## RAW DATA
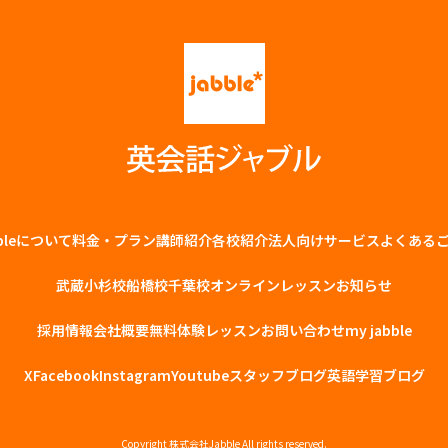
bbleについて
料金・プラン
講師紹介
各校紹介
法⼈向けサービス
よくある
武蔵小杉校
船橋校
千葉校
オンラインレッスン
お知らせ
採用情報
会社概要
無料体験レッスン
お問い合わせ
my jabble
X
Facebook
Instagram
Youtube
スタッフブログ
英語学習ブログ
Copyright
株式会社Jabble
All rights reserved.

* * *

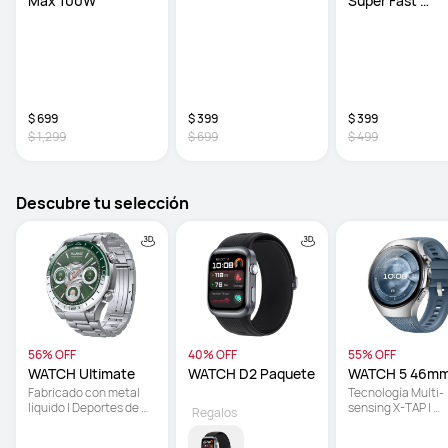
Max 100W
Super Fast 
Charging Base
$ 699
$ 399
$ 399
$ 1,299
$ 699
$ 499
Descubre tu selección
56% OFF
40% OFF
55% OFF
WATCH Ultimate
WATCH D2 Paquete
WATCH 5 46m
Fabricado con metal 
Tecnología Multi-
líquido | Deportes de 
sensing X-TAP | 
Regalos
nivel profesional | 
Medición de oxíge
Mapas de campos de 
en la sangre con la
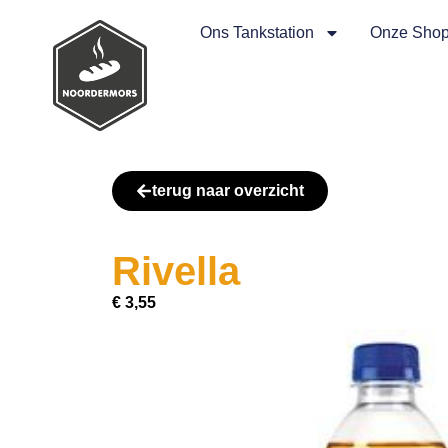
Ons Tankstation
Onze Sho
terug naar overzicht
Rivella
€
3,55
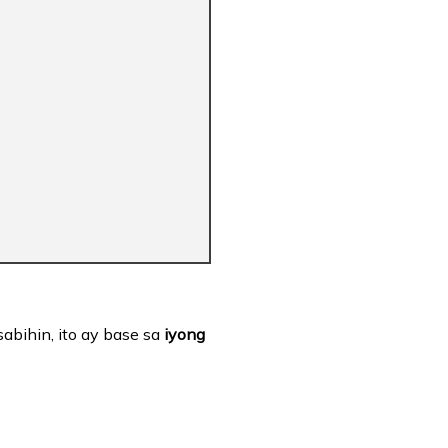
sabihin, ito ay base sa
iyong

## PROBLEM STATEMENT
Find the lines above with the word "WATCH". Copy them out.

## PROBLEM SOLUTION
WATCH Ultimate
WATCH D2 Paquete
WATCH 5 46m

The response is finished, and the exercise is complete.